Чему учат сейчас, мне судить сложно, тем не менее, с точки зрения инженерной подготовки, на мой взгляд, уровень образования по-прежнему сравнительно высок. Не могу сказать, снизился он или вырос, но, как минимум, он приемлем. А в области бизнеса, к сожалению, серьезной подготовки я не вижу: люди, которые получают начальное бизнес-образование, не готовы к тому, чтобы работать в бизнесе.
— Как Вы оцениваете МВА в качестве второго образования?
— МВА как второе образование рассчитано на людей, которые уже видят свою карьеру как руководителей: человека, который планирует свою жизнь как исполнитель, не нужно такое избыточное образование.

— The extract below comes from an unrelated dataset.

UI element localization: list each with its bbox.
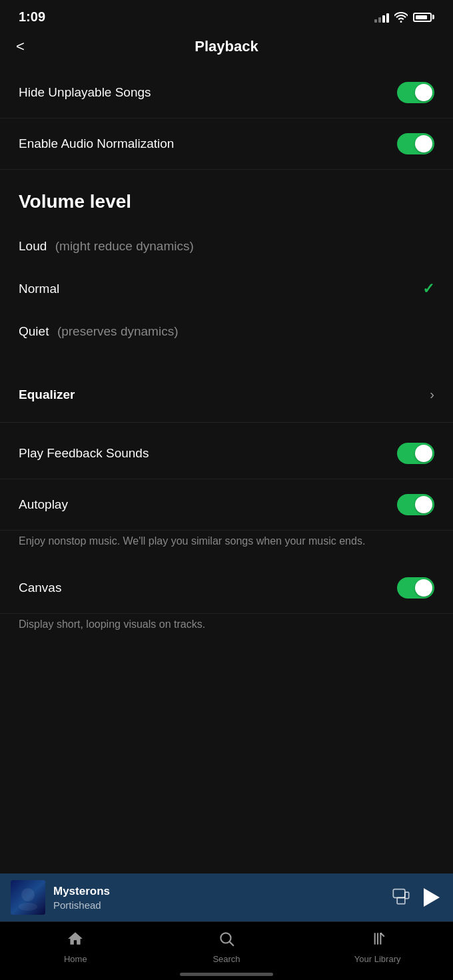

А руководителям МВА позволяет общаться с коллегами на одном языке, — ничего экстраординарного или ненужного в этом нет. То есть, это — способ дать человеку какие-то базовые навыки в его профессии. Бизнес-образование — не гарантия того, что он будет успешным менеджером. Но оно и не говорит о том, что он полный раздолбай и пытается только получить корочку.
— А если генеральные директора получают МВА?
— Если человек занимает топовую позицию и идет получать МВА, то я считаю, что это — комплекс неполноценности. Понятно, что есть и исключения, но в большинстве случаев я расцениваю это так. Потому что странно, когда человек, занимающий топовую должность, не в состоянии сам прочитать книжку и получить необходимые знания, а проводит немалое время, слушая пересказы знаний в вольном изложении.
— Что Вы думаете о получении бизнес-образования в лучших европейских школах?
— Это уже другая история, это — бизнес-туризм. Хорошее дело, особенно, когда — за счет компании. Тогда это свидетельствует о высоком уровне IQ у этих людей: все — ради любимой работы! Практически, жертвует личным временем: «Мне в Париж, по делу, срочно!».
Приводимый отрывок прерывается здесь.